SHOUT by Laurie Halse Anderson
Published by: Viking Books for Young Readers
Release Date: March 12, 2019
Genres: Young Adult, Poetry
A searing poetic memoir and call to action from the bestselling and award-winning Laurie Halse Anderson!
Bestselling author Laurie Halse Anderson is known for the unflinching way she writes about, and advocates for, survivors of sexual assault. Now, inspired by her fans and enraged by how little in our culture has changed since her groundbreaking novel Speak was first published twenty years ago, she has written a poetry memoir that is as vulnerable as it is rallying, as timely as it is timeless. In free verse, Anderson shares reflections, rants, and calls to action woven between deeply personal stories from her life that she’s never written about before. Searing and soul-searching, this important memoir is a denouncement of our society’s failures and a love letter to all the people with the courage to say #metoo and #timesup, whether aloud, online, or only in their own hearts. Shout speaks truth to power in a loud, clear voice– and once you hear it, it is impossible to ignore.

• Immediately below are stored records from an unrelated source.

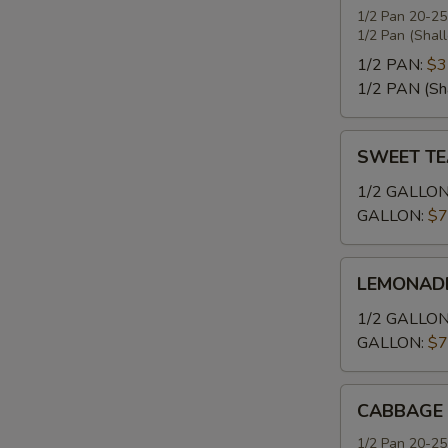
1/2 Pan 20-25
1/2 Pan (Shal
P
1/2 PAN:
$3
1/2 PAN (Sh
SWEET
SWEET TE
C
TEA
1/2 GALLON
GALLON:
$7
LEMONADE
F
LEMONAD
1/2 GALLON
GALLON:
$7
B
CABBAGE
CABBAGE
1/2 Pan 20-25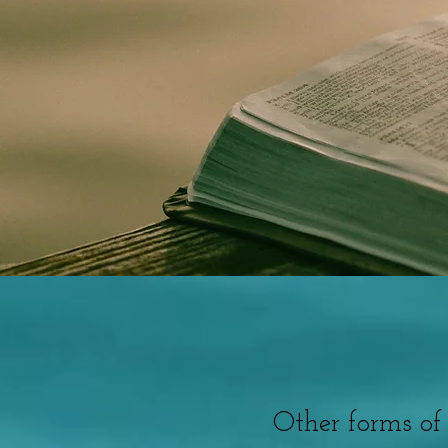
Other forms of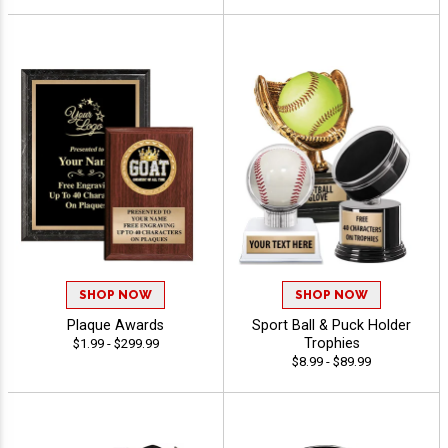
SHOP NOW
SHOP NOW
Plaque Awards
Sport Ball & Puck Holder
Trophies
$1.99 - $299.99
$8.99 - $89.99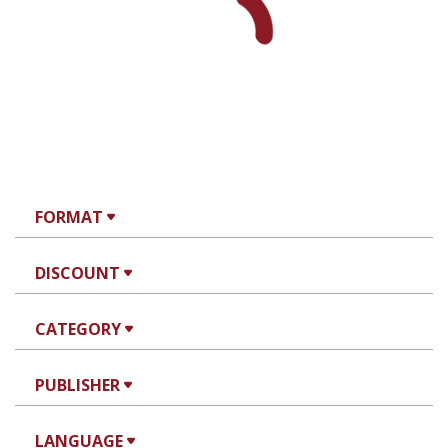
Rachel Manekin
Iftach Brill
Print book discount
$32
$35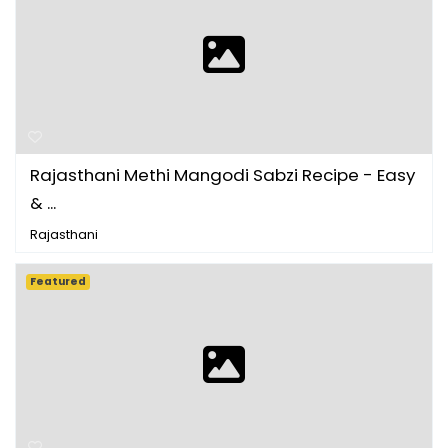
Rajasthani Methi Mangodi Sabzi Recipe - Easy
& ...
Rajasthani
Featured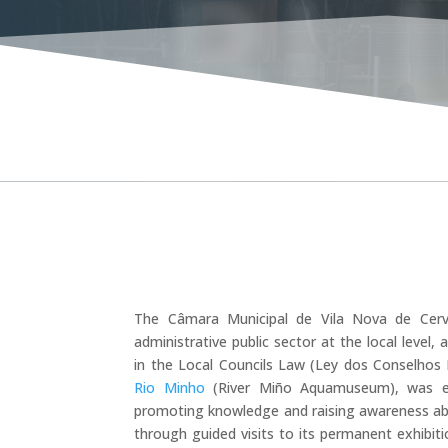
BL
The Câmara Municipal de Vila Nova de Cerve
administrative public sector at the local level,
in the Local Councils Law (Ley dos Conselhos L
Rio Minho
(River Miño Aquamuseum), was est
promoting knowledge and raising awareness abou
through guided visits to its permanent exhibiti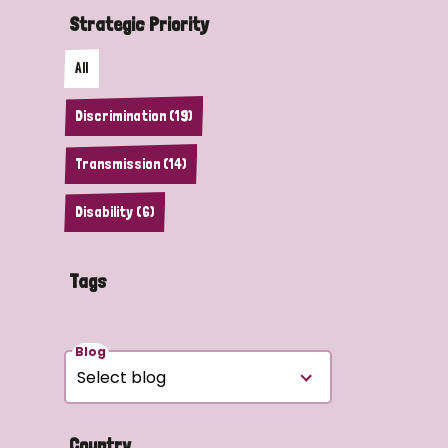
Strategic Priority
All
Discrimination (19)
Transmission (14)
Disability (6)
Tags
Blog
Country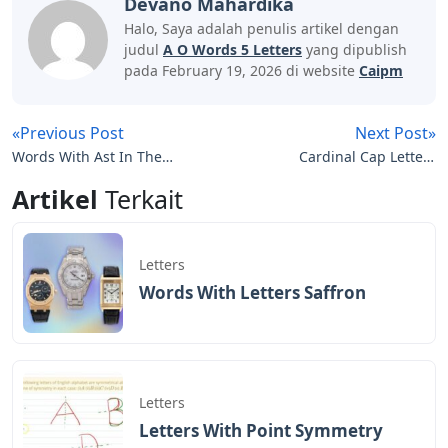
Devano Mahardika
Halo, Saya adalah penulis artikel dengan
judul
A O Words 5 Letters
yang dipublish
pada February 19, 2026 di website
Caipm
«Previous Post
Next Post»
Words With Ast In The
Cardinal Cap Letters
Middle 5 Letters
Daily Themed Crossword
Artikel
Terkait
Letters
Words With Letters Saffron
Letters
Letters With Point Symmetry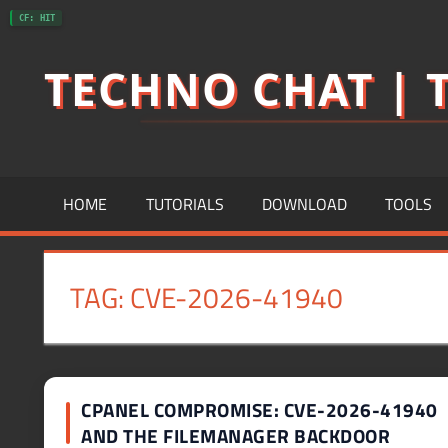
Skip
CF: HIT
to
TECHNO CHAT | T
content
HOME
TUTORIALS
DOWNLOAD
TOOLS
TAG:
CVE-2026-41940
CPANEL COMPROMISE: CVE-2026-41940
AND THE FILEMANAGER BACKDOOR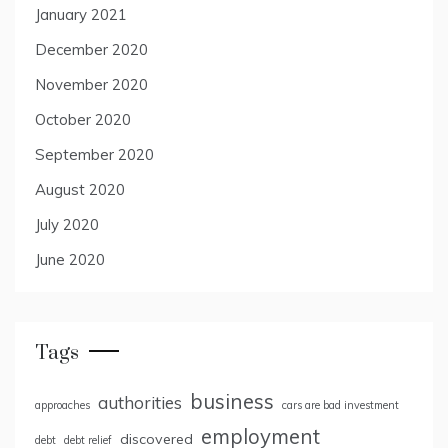
January 2021
December 2020
November 2020
October 2020
September 2020
August 2020
July 2020
June 2020
Tags
business
authorities
approaches
cars are bad investment
employment
discovered
debt
debt relief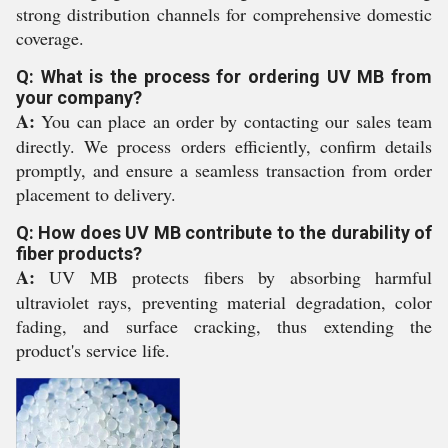
strong distribution channels for comprehensive domestic
coverage.
Q: What is the process for ordering UV MB from
your company?
A:
You can place an order by contacting our sales team
directly. We process orders efficiently, confirm details
promptly, and ensure a seamless transaction from order
placement to delivery.
Q: How does UV MB contribute to the durability of
fiber products?
A:
UV MB protects fibers by absorbing harmful
ultraviolet rays, preventing material degradation, color
fading, and surface cracking, thus extending the
product's service life.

I almost cried just from reading the dedication page.
“for the survivors.”
This book may hit a little close to home.
But then, we are all survivors, right? We’ve all survived some kind of hell. Not all of us are brave enough to explore it so thoroughly in our writing and put it on display for others to see, to share, to learn from.
I had no idea before I started reading this book that SPEAK was based on Anderson’s own experience of being raped as a teen. This book, SHOUT, is a response to SPEAK, and it talks a lot about what she went through at the time of her assault and how it shaped her life afterwards.
This should give you an idea of how that went:
“…too many grown-ups tell kids to follow
like that’s going to get them somewhere
Auntie Laurie says follow your nightmares instead
cuz when you figure out what’s eating you alive
you can slay it”
Here’s another passage that stopped me in my tracks – probably because it was way too relatable to me.
“…the overlap of my stories and my life
is a garden courtyard, sky-strung with stars
and scars where planets were torn
from their orbits
the courtyard where that stump grows
is surrounded by stone walls
three miles high, carved
with thousands of locked doors
and secrets that bloom open
in the moonlight”
Ouch. Ouch. OUCH.
But don’t get me wrong, this book is not all sadness and pain. There is definitely hope and strength and joy.
I absolutely loved this poem called “yes, please”. I think it should be distributed far and wide to all, especially those confused about consent.
sounds like heaven falling from the sky
yes smells like hot, hot
sweet apple pie
yes dances hip to hip, eye to eye
demands very sober, cuz yes shares this body
with permission only, yes–signed, sealed
deliverance from evil, no sin to be
tempted, but only with yes in the sheets
yes in the backseat, yes to a condom
yes, please go down on me until yes!
because yes is not swipe right, yes is hello
I want to get to know
you because maybe we
might yes, but the dance comes first, yes
the interplay of hey, flirt, hey, the pounding heart
of questioning yeses and not, let’s go
slow revolyestionary notion
that behold, this body and soul
that yes welcomes yes embraces yes
that taste of someone who has proven
of your yes
is worth the questing, slow beckoning
interrogating, interesting, conversating
adventuring yes is ongoing
yes the truest test
the consent of yes is necessary
woman human should read this book.
Young, old, and in-between.
Thank you, Ms. Anderson for having the courage to Shout about this important issue and to share your story with us.